HARLEM —  The city is planning to kill a one-antlered deer foraging in Harlem's Jackie Robinson Park, officials said.

The animal, named "Lefty" by park neighbors, has been wandering the grounds for weeks now with crowds gathering to gawk at it.

At one point, a resident saw the deer drinking from a puddle of water from the Starbucks across the street from the park, DNAinfo New York previously reported.

But city officials have decided that euthanizing the deer is a better option than trapping and releasing it elsewhere.  

A spokeswoman from the mayor’s office said that state guidelines from the Department of Environmental Conservation prohibit capture and relocation, but she added that the state flip-flopped on its own policy and offered to help relocate the deer elsewhere in the city.

City officials decided that wasn't a good option, she said.

“The State directed the City to either release the deer in Manhattan or euthanize it. Releasing the deer in Manhattan is clearly not safe for New Yorkers or the animal, and the State's position was that euthanization was the preferred route,” the spokeswoman said via email Thursday.

“The State reversed years of their own policy and offered to help relocate the deer.
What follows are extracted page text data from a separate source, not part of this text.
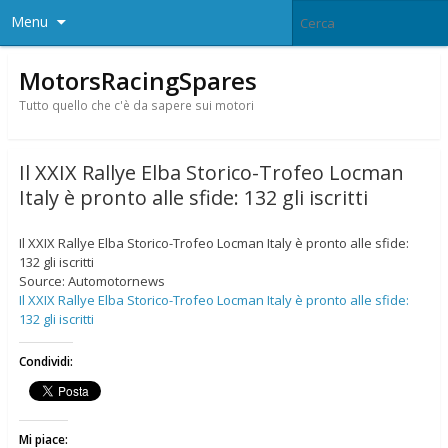
Menu
MotorsRacingSpares
Tutto quello che c'è da sapere sui motori
Il XXIX Rallye Elba Storico-Trofeo Locman
Italy è pronto alle sfide: 132 gli iscritti
Il XXIX Rallye Elba Storico-Trofeo Locman Italy è pronto alle sfide:
132 gli iscritti
Source: Automotornews
Il XXIX Rallye Elba Storico-Trofeo Locman Italy è pronto alle sfide:
132 gli iscritti
Condividi:
Mi piace:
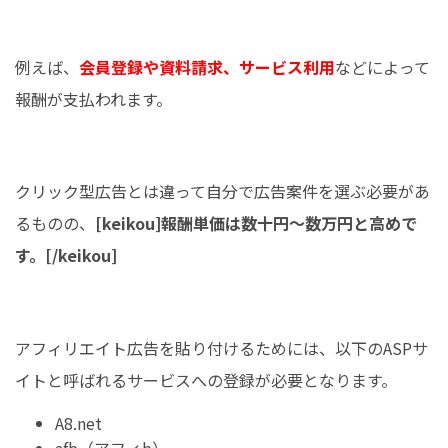
例えば、
会員登録や資料請求、サービス利用
などによって
報酬が支払われます。
クリック型広告とは違って自分で広告案件を選ぶ必要があ
るものの、
[keikou]報酬単価は数十円〜数万円と高めで
す。[/keikou]
アフィリエイト広告を貼り付けるためには、以下のASPサ
イトと呼ばれるサービスへの登録が必要となります。
A8.net
afb（アフィb）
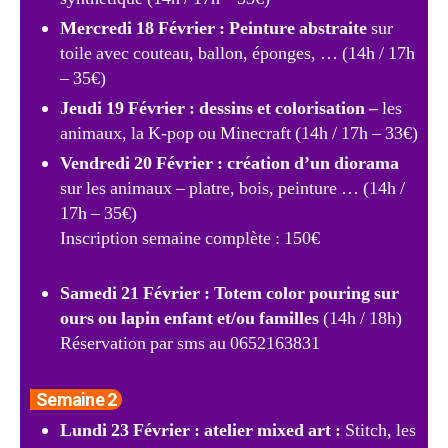
Mercredi 18 Février : Peinture abstraite
sur
toile avec couteau, ballon, éponges, … (14h / 17h
– 35€)
Jeudi 19 Février : dessins et colorisation –
les
animaux, la K-pop ou Minecraft (14h / 17h – 33€)
Vendredi 20 Février : création d’un diorama
sur les animaux – platre, bois, peinture … (14h /
17h – 35€)
Inscription semaine complète : 150€
Samedi 21 Février : Totem color pouring sur
ours ou lapin enfant et/ou familles
(14h / 18h)
Réservation par sms au 0652163831
Semaine 2
Lundi 23 Février : atelier mixed art :
Stitch, les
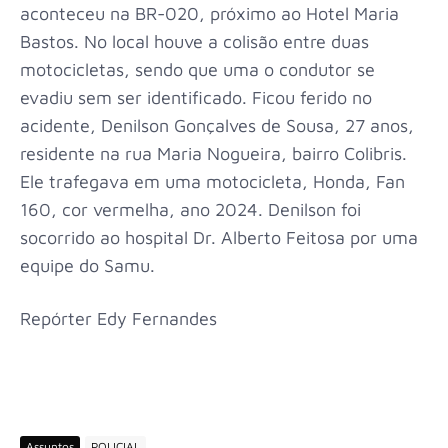
aconteceu na BR-020, próximo ao Hotel Maria
Bastos. No local houve a colisão entre duas
motocicletas, sendo que uma o condutor se
evadiu sem ser identificado. Ficou ferido no
acidente, Denilson Gonçalves de Sousa, 27 anos,
residente na rua Maria Nogueira, bairro Colibris.
Ele trafegava em uma motocicleta, Honda, Fan
160, cor vermelha, ano 2024. Denilson foi
socorrido ao hospital Dr. Alberto Feitosa por uma
equipe do Samu.
Repórter Edy Fernandes
Assuntos
POLICIAL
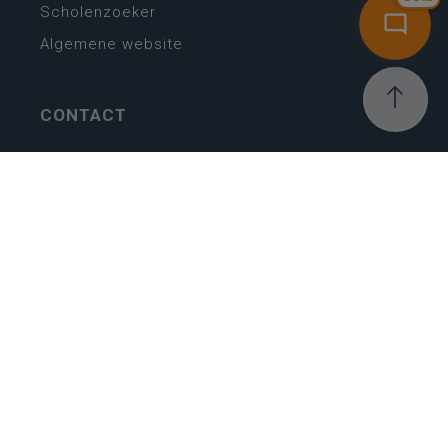
Scholenzoeker
Algemene website
CONTACT
Wie is wie
Locaties
Algemeen contact
Helpdesk
NIEUWSBRIEF
SCHRIJF IN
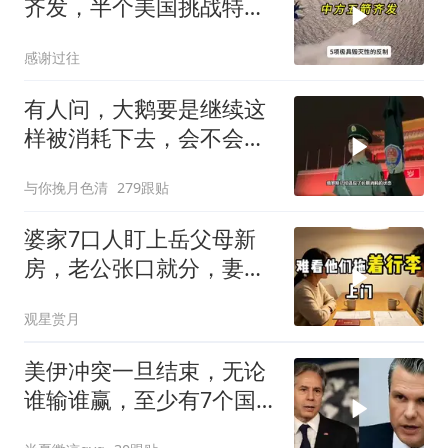
齐发，半个美国挑战特朗
普，中期选举难了
感谢过往
有人问，大鹅要是继续这
样被消耗下去，会不会灭
亡？
与你挽月色清
279跟贴
婆家7口人盯上岳父母新
房，老公张口就分，妻子
甩6个字全场僵住
观星赏月
美伊冲突一旦结束，无论
谁输谁赢，至少有7个国
家，恐有亡国之忧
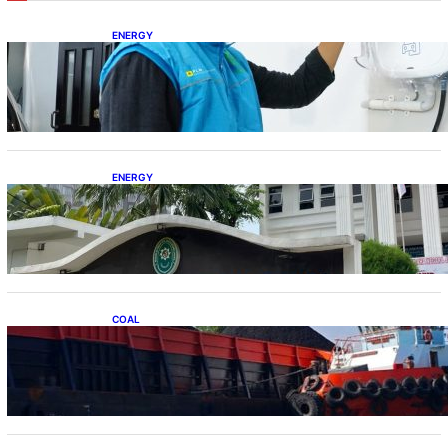
ENERGY
Ada 21.865 Pelanggan Baru Gunakan Home
Charging Services PLN
ENERGY
Koalisi Bersihkan Indonesia Ajukan Banding
atas Putusan Gugatan RUPTL
COAL
Lelang Batubara Sitaan, Negara Dapat Lebih
dari Rp 20 Miliar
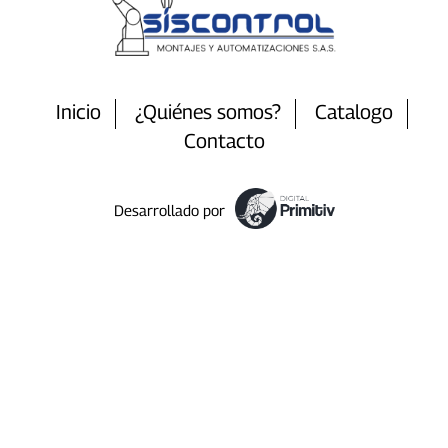
Inicio
¿Quiénes somos?
Catalogo
Contacto
Desarrollado por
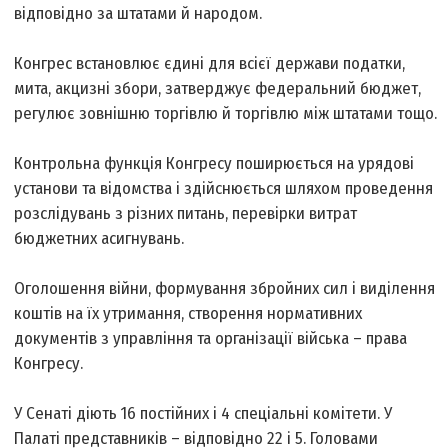
відповідно за штатами й народом.
Конгрес встановлює єдині для всієї держави податки,
мита, акцизні збори, затверджує федеральний бюджет,
регулює зовнішню торгівлю й торгівлю між штатами тощо.
Контрольна функція Конгресу поширюється на урядові
установи та відомства і здійснюється шляхом проведення
розслідувань з різних питань, перевірки витрат
бюджетних асигнувань.
Оголошення війни, формування збройних сил і виділення
коштів на їх утримання, створення нормативних
документів з управління та організації війська – права
Конгресу.
У Сенаті діють 16 постійних і 4 спеціальні комітети. У
Палаті представників – відповідно 22 і 5. Головами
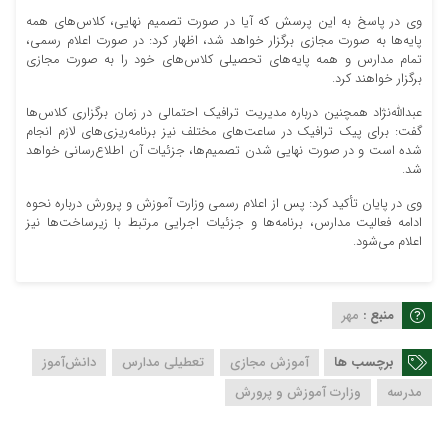
وی در پاسخ به این پرسش که آیا در صورت تصمیم نهایی، کلاس‌های همه
پایه‌ها به صورت مجازی برگزار خواهد شد، اظهار کرد: در صورت اعلام رسمی،
تمام مدارس و همه پایه‌های تحصیلی کلاس‌های خود را به صورت مجازی
برگزار خواهند کرد.
عبدالله‌نژاد همچنین درباره مدیریت ترافیک احتمالی در زمان برگزاری کلاس‌ها
گفت: برای پیک ترافیک در ساعت‌های مختلف نیز برنامه‌ریزی‌های لازم انجام
شده است و در صورت نهایی شدن تصمیم‌ها، جزئیات آن اطلاع‌رسانی خواهد
شد.
وی در پایان تأکید کرد: پس از اعلام رسمی وزارت آموزش و پرورش درباره نحوه
ادامه فعالیت مدارس، برنامه‌ها و جزئیات اجرایی مرتبط با زیرساخت‌ها نیز
اعلام می‌شود.
منبع :
مهر
برچسب ها
آموزش مجازی
تعطیلی مدارس
دانش‌آموز
مدرسه
وزارت آموزش و پرورش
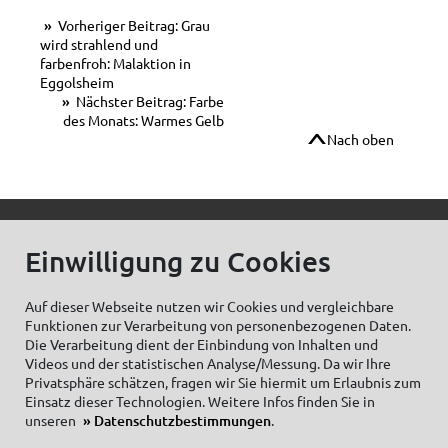
Vorheriger Beitrag: Grau
wird strahlend und
farbenfroh: Malaktion in
Eggolsheim
Nächster Beitrag: Farbe
des Monats: Warmes Gelb
Nach oben
© C.Kreul GmbH Co. KG - Alle Rechte vorbehalten
Einwilligung zu Cookies
Auf dieser Webseite nutzen wir Cookies und vergleichbare
Funktionen zur Verarbeitung von personenbezogenen Daten.
Zum Newsletter anmelden:
Die Verarbeitung dient der Einbindung von Inhalten und
Videos und der statistischen Analyse/Messung. Da wir Ihre
Privatsphäre schätzen, fragen wir Sie hiermit um Erlaubnis zum
Einsatz dieser Technologien. Weitere Infos finden Sie in
unseren
Datenschutzbestimmungen
.
Cookieeinstellungen
Impressum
The State itself has said it is not safe to relocate deer — and so the only humane and safe recourse is to euthanize the deer, and that will happen [Friday] morning.”

Last year, a deer captured in Brooklyn was set free in Staten Island, which itself has long been trying to deal with a deer population that has gotten out of control.

According to guidelines, capture of deer is usually through “the use of drive nets, drop nets, rocket nets, corral traps, clover traps, box traps, and remote chemical immobilization using dart syringes” and is “difficult and expensive.”

Costs range from $110 to $800 per deer captured, the guidelines said.

The spokeswoman also pointed to language within the guidelines, which noted that capture and relocation is often harmful to the animal and the benefits are low.

“Capture and relocation is also stressful to the animal. Injury and loss of some deer during capture and relocation efforts are common and can be significant, and the long term survival of relocated deer is often low,” the guidelines said.